Phillip Lamarre (born September 18, 1987 in Plantation, Florida) is an American soccer player currently without a club, having last played with the Fort Lauderdale Strikers of the second division North American Soccer League.

Career

Youth and College
Lamarre grew up in Margate, Florida, and attended Marjory Stoneman Douglas High School where he was named to South the Florida Sun-Sentinel and Miami Herald All-Area First Team his senior year, was named Miami Herald Player of the Year, was a two-time champion in both the State Cup and Sun Bowl, and was a member of Florida state team for three years.

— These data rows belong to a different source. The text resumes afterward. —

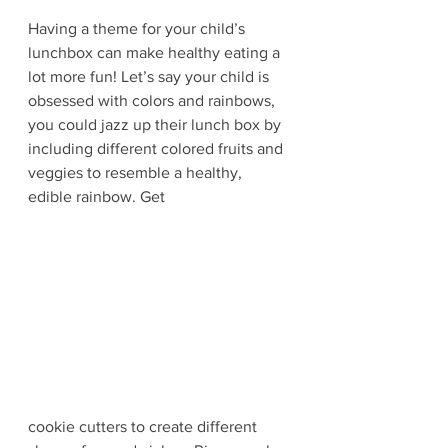
Having a theme for your child’s 
lunchbox can make healthy eating a 
lot more fun! Let’s say your child is 
obsessed with colors and rainbows, 
you could jazz up their lunch box by 
including different colored fruits and 
veggies to resemble a healthy, 
edible rainbow. Get 
cookie cutters to create different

He played three years college soccer at Florida Atlantic University, starting in 55 games. At FAU he was named to Atlantic Sun Conference All-Tournament team as a freshman, was named to the Atlantic Soccer Conference All-Conference second team and FAU Classic All-Tournament Team as a sophomore, and moved into first on FAU's career charts for most shutouts, goalkeeper minutes, most saves and most wins in his junior season in 2008, before transferring to Florida International University before his senior year.

Professional
Undrafted out of college, Lamarre signed his first professional contract in 2010 when he was signed by the FC Tampa Bay in the USSF Division 2 Professional League. He was released by the club on February 22, 2011.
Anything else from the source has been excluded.